While the news is hardly unexpected – the club have been looking at options for expanding the single tier South Stand for some time now – it is welcome for the thousands of fans who are locked out of many of United’s home matches. But the development poses some real questions: is the move designed solely to increase turnover at debt-ridden United, or will any of the new seats be offered at affordable prices?
Since Old Trafford was converted to an all-seater stadium in 1992, at a capacity of just 44,000, there has been continual expansion in size and facilities. Firstly, the club added more than 11,000 new seats by building the giant three-tiered North Stand in 1995. Further seating was then added with second-tiers built on the East and West Stands. The North East and North West Quadrant second-tiers were completed in 2006 to restore something of a bowl to the stadium for the first time since 1992.

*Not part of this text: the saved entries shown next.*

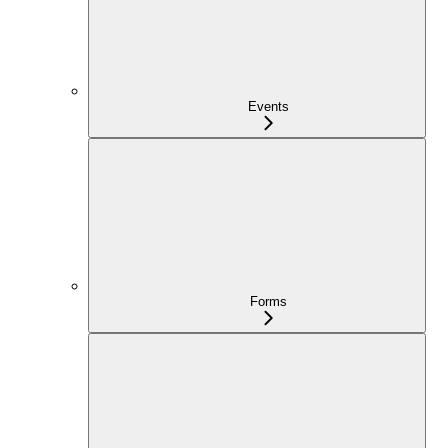
Events
Forms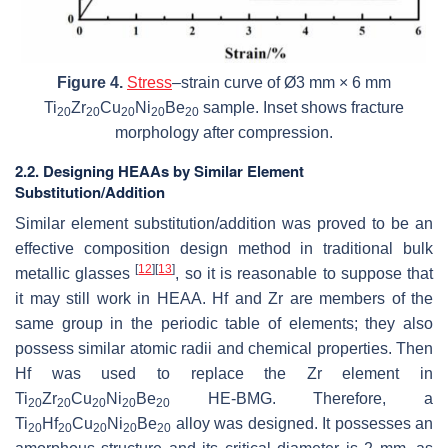
Figure 4.
Stress
–strain curve of Ø3 mm × 6 mm
Ti
Zr
Cu
Ni
Be
sample. Inset shows fracture
20
20
20
20
20
morphology after compression.
2.2. Designing HEAAs by Similar Element
Substitution/Addition
Similar element substitution/addition was proved to be an
effective composition design method in traditional bulk
[
12
]
[
13
]
metallic glasses
, so it is reasonable to suppose that
it may still work in HEAA. Hf and Zr are members of the
same group in the periodic table of elements; they also
possess similar atomic radii and chemical properties. Then
Hf was used to replace the Zr element in
Ti
Zr
Cu
Ni
Be
HE-BMG. Therefore, a
20
20
20
20
20
Ti
Hf
Cu
Ni
Be
alloy was designed. It possesses an
20
20
20
20
20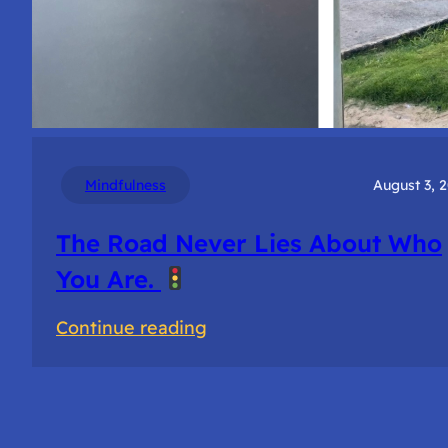
Mindfulness
August 3, 
The Road Never Lies About Who
You Are.
:
Continue reading
The
Road
Never
Lies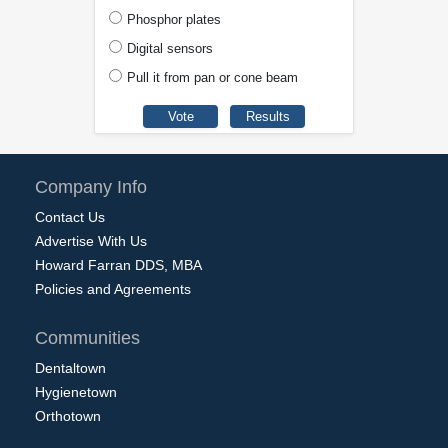
Phosphor plates
Digital sensors
Pull it from pan or cone beam
Company Info
Contact Us
Advertise With Us
Howard Farran DDS, MBA
Policies and Agreements
Communities
Dentaltown
Hygienetown
Orthotown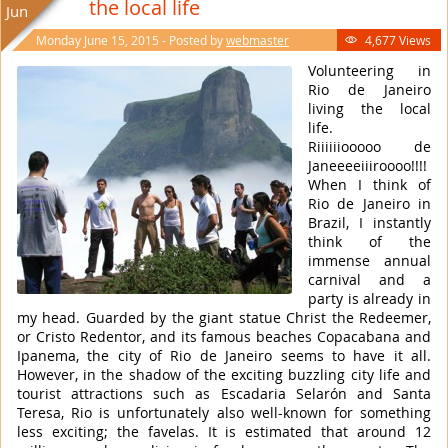
the local life
Jun
Monday June 15, 2015 - Posted by
webmaster
4,677 Views

Volunteering in
Rio de Janeiro
living the local
life.
Riiiiiiooooo de
Janeeeeiiiroooo!!!!
When I think of
Rio de Janeiro in
Brazil, I instantly
think of the
immense annual
carnival and a
party is already in
my head. Guarded by the giant statue Christ the Redeemer,
or Cristo Redentor, and its famous beaches Copacabana and
Ipanema, the city of Rio de Janeiro seems to have it all.
However, in the shadow of the exciting buzzling city life and
tourist attractions such as Escadaria Selarón and Santa
Teresa, Rio is unfortunately also well-known for something
less exciting; the favelas. It is estimated that around 12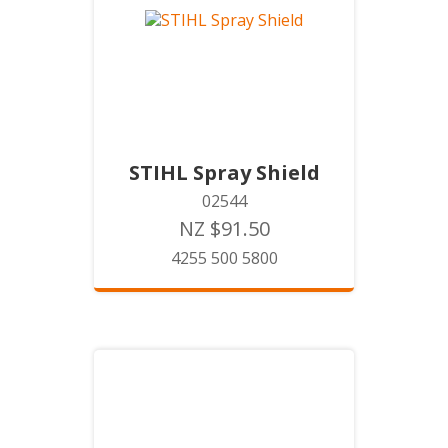
STIHL Spray Shield
02544
NZ $91.50
4255 500 5800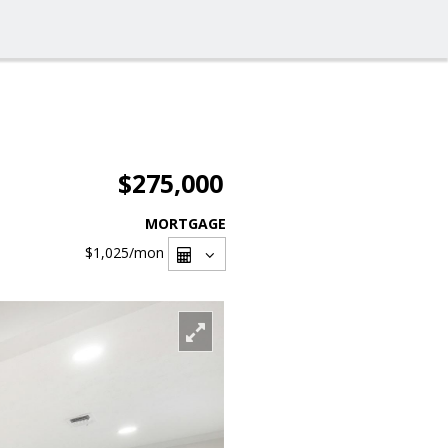
$275,000
MORTGAGE
$1,025
/mon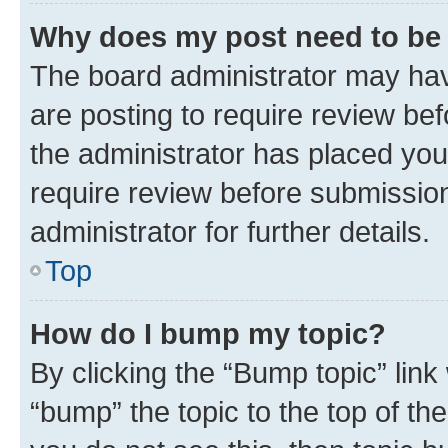
Why does my post need to be
The board administrator may hav
are posting to require review bef
the administrator has placed you
require review before submissio
administrator for further details.
Top
How do I bump my topic?
By clicking the “Bump topic” link
“bump” the topic to the top of th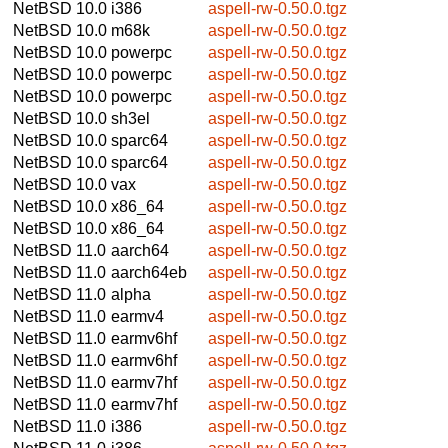
NetBSD 10.0
i386
aspell-rw-0.50.0.tgz
NetBSD 10.0
m68k
aspell-rw-0.50.0.tgz
NetBSD 10.0
powerpc
aspell-rw-0.50.0.tgz
NetBSD 10.0
powerpc
aspell-rw-0.50.0.tgz
NetBSD 10.0
powerpc
aspell-rw-0.50.0.tgz
NetBSD 10.0
sh3el
aspell-rw-0.50.0.tgz
NetBSD 10.0
sparc64
aspell-rw-0.50.0.tgz
NetBSD 10.0
sparc64
aspell-rw-0.50.0.tgz
NetBSD 10.0
vax
aspell-rw-0.50.0.tgz
NetBSD 10.0
x86_64
aspell-rw-0.50.0.tgz
NetBSD 10.0
x86_64
aspell-rw-0.50.0.tgz
NetBSD 11.0
aarch64
aspell-rw-0.50.0.tgz
NetBSD 11.0
aarch64eb
aspell-rw-0.50.0.tgz
NetBSD 11.0
alpha
aspell-rw-0.50.0.tgz
NetBSD 11.0
earmv4
aspell-rw-0.50.0.tgz
NetBSD 11.0
earmv6hf
aspell-rw-0.50.0.tgz
NetBSD 11.0
earmv6hf
aspell-rw-0.50.0.tgz
NetBSD 11.0
earmv7hf
aspell-rw-0.50.0.tgz
NetBSD 11.0
earmv7hf
aspell-rw-0.50.0.tgz
NetBSD 11.0
i386
aspell-rw-0.50.0.tgz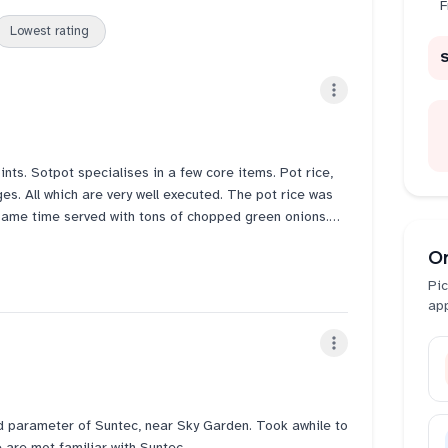
F
Lowest rating
ts. Sotpot specialises in a few core items. Pot rice,
. All which are very well executed. The pot rice was
e same time served with tons of chopped green onions.
 in your mouth soft. The side of stir fried mushrooms
O
probably b back to try the ginseng chicken again. Looks
Pic
ap
d parameter of Suntec, near Sky Garden. Took awhile to
are mot familiar with Suntec.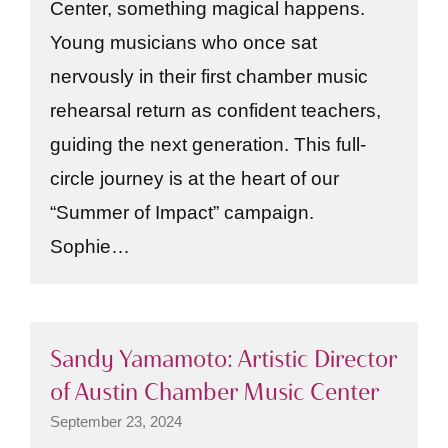
Center, something magical happens.
Young musicians who once sat
nervously in their first chamber music
rehearsal return as confident teachers,
guiding the next generation. This full-
circle journey is at the heart of our
“Summer of Impact” campaign.
Sophie…
Sandy Yamamoto: Artistic Director
of Austin Chamber Music Center
September 23, 2024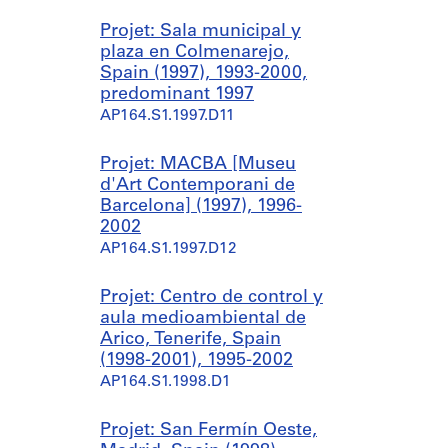
Projet: Sala municipal y
plaza en Colmenarejo,
Spain (1997), 1993-2000,
predominant 1997
AP164.S1.1997.D11
Projet: MACBA [Museu
d'Art Contemporani de
Barcelona] (1997), 1996-
2002
AP164.S1.1997.D12
Projet: Centro de control y
aula medioambiental de
Arico, Tenerife, Spain
(1998-2001), 1995-2002
AP164.S1.1998.D1
Projet: San Fermín Oeste,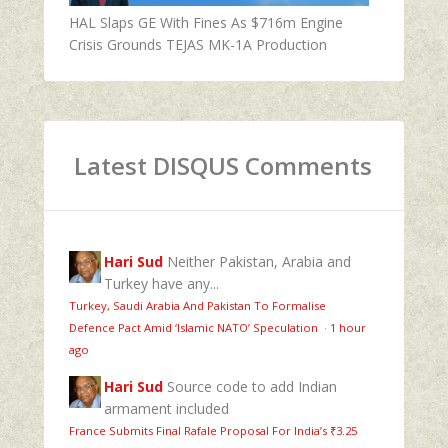
HAL Slaps GE With Fines As $716m Engine
Crisis Grounds TEJAS MK-1A Production
Latest DISQUS Comments
Hari Sud
Neither Pakistan, Arabia and
Turkey have any...
Turkey, Saudi Arabia And Pakistan To Formalise
Defence Pact Amid ‘Islamic NATO’ Speculation
·
1 hour
ago
Hari Sud
Source code to add Indian
armament included
France Submits Final Rafale Proposal For India’s ₹3.25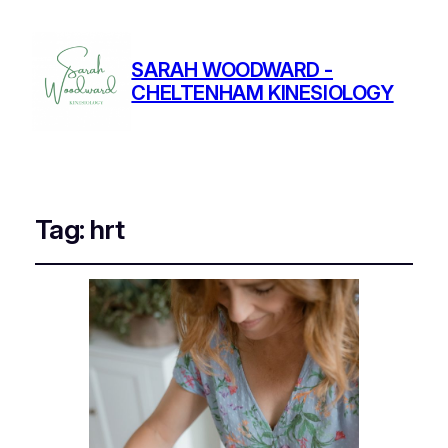
SARAH WOODWARD -
CHELTENHAM KINESIOLOGY
Tag:
hrt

The new project will is likely comprise of two phases and has two potential outcomes. Firstly, completing the second-tiers of the South East and South West Quadrants, for an additional 8,000 seats. This has always been a matter of time and money as the expansion would use very little extra land.
Secondly, building a three-tier replication of the North Stand on the South side of the stadium that will add an additional 11,000 seats for a new Old Trafford capacity of 95,212. However, the South Stand expansion is a much more complex project because of the Manchester to Liverpool railway line and Manchester United FC Halt station that lies behind the stand. Any project will be affected by the presence of the track, with either a two or three tier new stand certain to overhang or possibly be built over the railway. This will necessitate the club buying up to 50 houses on Railway Road and create a far more difficult planning process.
A less expensive two tier addition to the South Stand is also believed to be under consideration by the board and would not be built over the railway tracks. This would create a final Old Trafford capacity of about 91,212, similar to Real Madrid’s Santiago Bernabeu but well short of Barcelona’s soon-to-be expanded Camp Nou at 106,000.
When United last conducted a feasability study on the project the costs came out at more than £100 million and are unlikely to have fallen in the meantime. With club debt at more than £700 million and rising there must be serious doubts about how the club could fund the project without rolling the costs into the club’s ongoing bank and PIK debt.
The debt also quashes the mooted possibily of a reduction in ticket prices. After all more seats equals more revenue, and financing a stadium expansion together with debt repayment will require a lot of extra revnue. One of the reasons why United were one of the only top clubs in the country to raise ticket prices for next season, in the depths of the worst recesion since the 1930s.